Prerequisites
- OneRun platform running (see Quick Start for setup)
- Access to OneRun web interface
- Basic understanding of your agent’s capabilities
Step 1: Create a Project
Projects organize all your evaluation work and provide isolation between different agent testing initiatives.- Open OneRun in your browser
- Sign in to your account
- Click “New Project” on the dashboard
- Enter project name: Choose a descriptive name (e.g., “Customer Support Production” or “Marketing Team Bots”)
- Save the project - you’ll be redirected to the project dashboard
Step 2: Define Your Agent
Agents represent the AI system you want to evaluate. The agent configuration helps OneRun understand what your system does and generates appropriate test scenarios.- Navigate to “Agents” in your project
- Click “Create Agent”
-
Configure agent details:
- Name: Your agent’s name (e.g., “Support Bot v2.1”)
- Description: Detailed description of what your agent does, its capabilities, and role (e.g., “Friendly customer service agent that handles billing inquiries, processes returns, and provides product information”)

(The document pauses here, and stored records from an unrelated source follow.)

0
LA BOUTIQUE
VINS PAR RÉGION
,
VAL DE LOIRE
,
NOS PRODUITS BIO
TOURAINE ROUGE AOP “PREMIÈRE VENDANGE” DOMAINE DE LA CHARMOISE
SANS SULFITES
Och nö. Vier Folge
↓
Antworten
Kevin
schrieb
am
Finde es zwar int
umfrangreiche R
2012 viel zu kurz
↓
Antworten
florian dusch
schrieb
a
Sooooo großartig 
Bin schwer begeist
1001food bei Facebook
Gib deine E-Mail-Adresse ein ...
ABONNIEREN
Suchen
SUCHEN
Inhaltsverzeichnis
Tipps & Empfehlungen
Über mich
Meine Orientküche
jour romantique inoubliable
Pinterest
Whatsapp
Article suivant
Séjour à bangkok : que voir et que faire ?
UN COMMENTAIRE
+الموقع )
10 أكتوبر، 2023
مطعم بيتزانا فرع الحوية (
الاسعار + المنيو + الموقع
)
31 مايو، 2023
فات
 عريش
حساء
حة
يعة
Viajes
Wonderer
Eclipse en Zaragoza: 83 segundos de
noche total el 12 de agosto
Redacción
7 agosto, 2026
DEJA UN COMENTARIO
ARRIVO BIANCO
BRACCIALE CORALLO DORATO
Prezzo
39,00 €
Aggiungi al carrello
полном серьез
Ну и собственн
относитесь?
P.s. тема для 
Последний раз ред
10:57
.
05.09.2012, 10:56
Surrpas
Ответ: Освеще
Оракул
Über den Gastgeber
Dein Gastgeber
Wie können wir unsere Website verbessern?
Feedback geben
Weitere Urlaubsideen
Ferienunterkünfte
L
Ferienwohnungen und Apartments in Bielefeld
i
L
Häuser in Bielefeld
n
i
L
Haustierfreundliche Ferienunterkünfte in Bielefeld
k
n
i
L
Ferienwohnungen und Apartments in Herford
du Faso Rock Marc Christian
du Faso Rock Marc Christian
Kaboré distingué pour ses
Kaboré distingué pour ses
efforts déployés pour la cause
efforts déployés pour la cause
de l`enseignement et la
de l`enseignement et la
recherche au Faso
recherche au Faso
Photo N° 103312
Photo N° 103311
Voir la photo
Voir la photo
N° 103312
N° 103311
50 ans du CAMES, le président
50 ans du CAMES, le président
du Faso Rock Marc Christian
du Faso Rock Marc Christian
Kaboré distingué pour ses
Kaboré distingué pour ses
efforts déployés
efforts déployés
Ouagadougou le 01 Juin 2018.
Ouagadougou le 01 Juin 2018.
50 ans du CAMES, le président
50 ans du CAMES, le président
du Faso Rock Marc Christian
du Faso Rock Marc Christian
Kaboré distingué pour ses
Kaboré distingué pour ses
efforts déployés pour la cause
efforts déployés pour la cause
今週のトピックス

- Save the agent - note the Agent ID from the details page (needed for your worker)
The agent description is crucial as OneRun uses it to generate realistic personas and conversation scenarios. Be specific about your agent’s capabilities and limitations.
Step 3: Set Evaluation Objectives
Objectives define what “success” looks like for your agent. They provide the scoring criteria that OneRun uses to evaluate conversation quality.- Go to “Objectives” in your project
- Click “New Objective”
-
Define success criteria:
- Name: Clear objective name (e.g., “Customer Satisfaction”)

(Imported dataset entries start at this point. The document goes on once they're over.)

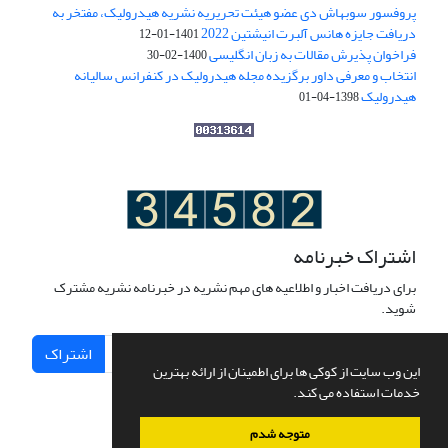
پروفسور سوبهاش دی عضو هیئت تحریریه نشریه هیدرولیک، مفتخر به
دریافت جایزه هانس آلبرت انیشتین 2022
1401-01-12
فراخوان پذیرش مقالات به زبان انگلیسی
1400-02-30
انتخاب و معرفی داور برگزیده مجله هیدرولیک در کنفرانس سالیانه
هیدرولیک
1398-04-01
اشتراک خبرنامه
برای دریافت اخبار و اطلاعیه های مهم نشریه در خبرنامه نشریه مشترک
شوید.
اشتراک
این وب سایت از کوکی ها برای اطمینان از ارائه بهترین
خدمات استفاده می کند.
متوجه شدم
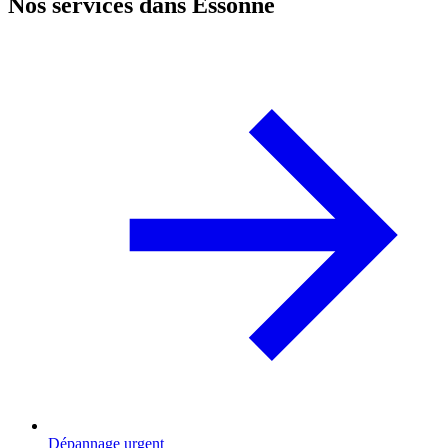
Nos services dans Essonne
Dépannage urgent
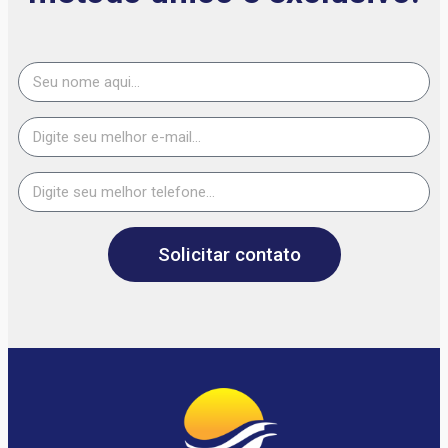
Solicitar contato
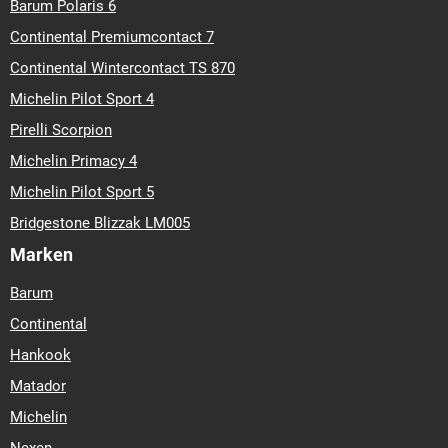
Barum Polaris 6
Continental Premiumcontact 7
Continental Wintercontact TS 870
Michelin Pilot Sport 4
Pirelli Scorpion
Michelin Primacy 4
Michelin Pilot Sport 5
Bridgestone Blizzak LM005
Marken
Barum
Continental
Hankook
Matador
Michelin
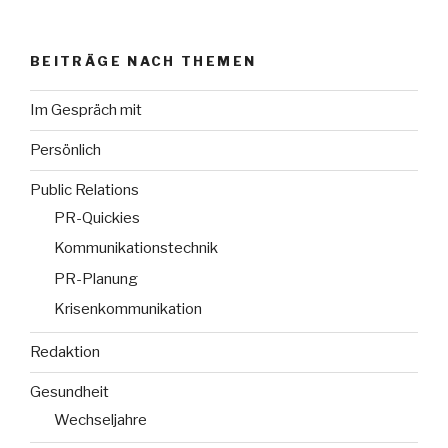
BEITRÄGE NACH THEMEN
Im Gespräch mit
Persönlich
Public Relations
PR-Quickies
Kommunikationstechnik
PR-Planung
Krisenkommunikation
Redaktion
Gesundheit
Wechseljahre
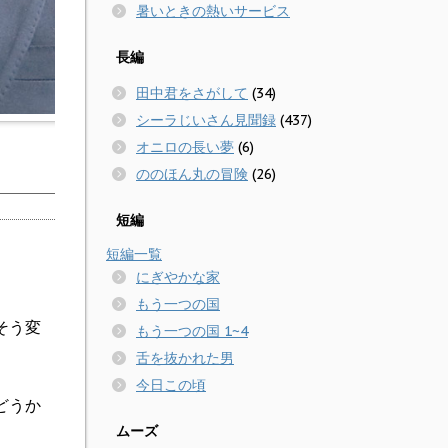
暑いときの熱いサービス
長編
田中君をさがして
(34)
シーラじいさん見聞録
(437)
オニロの長い夢
(6)
ののほん丸の冒険
(26)
短編
短編一覧
にぎやかな家
もう一つの国
そう変
もう一つの国 1~4
舌を抜かれた男
今日この頃
どうか
ムーズ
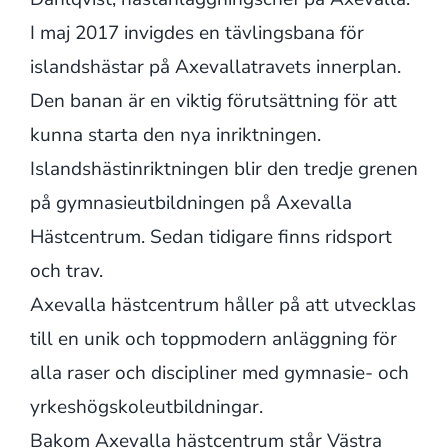
I maj 2017 invigdes en tävlingsbana för
islandshästar på Axevallatravets innerplan.
Den banan är en viktig förutsättning för att
kunna starta den nya inriktningen.
Islandshästinriktningen blir den tredje grenen
på gymnasieutbildningen på Axevalla
Hästcentrum. Sedan tidigare finns ridsport
och trav.
Axevalla hästcentrum håller på att utvecklas
till en unik och toppmodern anläggning för
alla raser och discipliner med gymnasie- och
yrkeshögskoleutbildningar.
Bakom Axevalla hästcentrum står Västra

- Criteria: Detailed evaluation guidelines (e.g., “Evaluate how satisfied the customer feels with the interaction. Score 1.0 for highly satisfied customers who express gratitude. Score 0.5-0.8 for neutral interactions where basic needs are met. Score 0.0-0.4 for frustrated customers or unresolved issues.”)
-
Add multiple objectives for comprehensive evaluation:
- Response Accuracy: How factually correct are the agent’s responses?

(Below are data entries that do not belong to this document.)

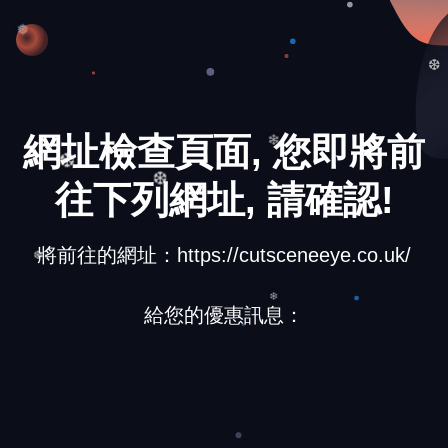
❆
❅
❆
網址檢查頁面, 您即將前
❄
❆
往下列網址, 請確認!
❆
❄
將前往的網址：https://cutsceneeye.co.uk/
❆
給您的優惠訊息：
❄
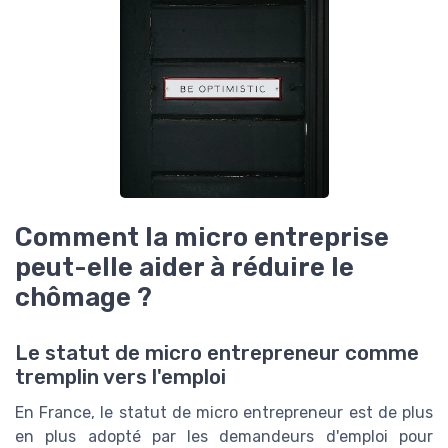
Comment la micro entreprise
peut-elle aider à réduire le
chômage ?
Le statut de micro entrepreneur comme
tremplin vers l'emploi
En France, le statut de micro entrepreneur est de plus
en plus adopté par les demandeurs d'emploi pour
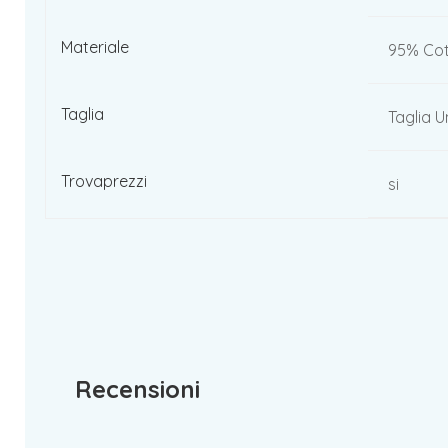
Materiale
95% Cot
Taglia
Taglia U
Trovaprezzi
si
Recensioni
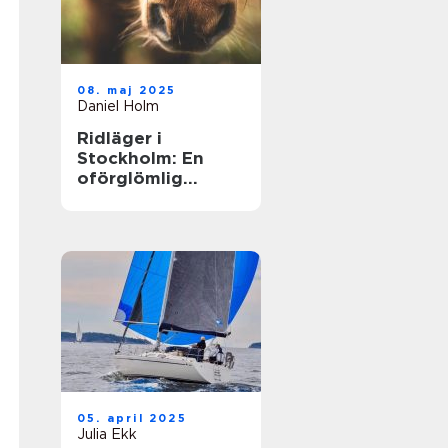
08. maj 2025
Daniel Holm
Ridläger i
Stockholm: En
oförglömlig
upplevelse i
hästens värld
05. april 2025
Julia Ekk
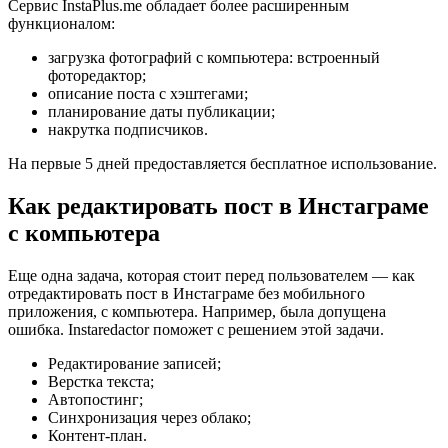
Сервис InstaPlus.me обладает более расширенным
функционалом:
загрузка фотографий с компьютера: встроенный
фоторедактор;
описание поста с хэштегами;
планирование даты публикации;
накрутка подписчиков.
На первые 5 дней предоставляется бесплатное использование.
Как редактировать пост в Инстаграме
с компьютера
Еще одна задача, которая стоит перед пользователем — как
отредактировать пост в Инстаграме без мобильного
приложения, с компьютера. Например, была допущена
ошибка. Instaredactor поможет с решением этой задачи.
Редактирование записей;
Верстка текста;
Автопостинг;
Синхронизация через облако;
Контент-план.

- Customer Satisfaction: How satisfied is the customer with the interaction?
- Professional Communication: Does the agent maintain appropriate tone and language?
Step 4: Create a Simulation
Simulations bring everything together - they generate personas, orchestrate conversations, and evaluate results against your objectives.- Navigate to “Simulations”
- Click “New Simulation”
- Configure simulation parameters:
- Name: Descriptive name for this test run
- Agent: Select the agent you created
- Objectives: Choose which objectives to evaluate
- Scenario Description: Describe the situations you want to test (e.g., “Customers with billing issues, product returns, and general inquiries”)
- Number of Conversations: Start with 10-20 for initial testing
- Max Turns per Conversation: Set appropriate limits (3-5 for simple tasks, 10+ for complex scenarios)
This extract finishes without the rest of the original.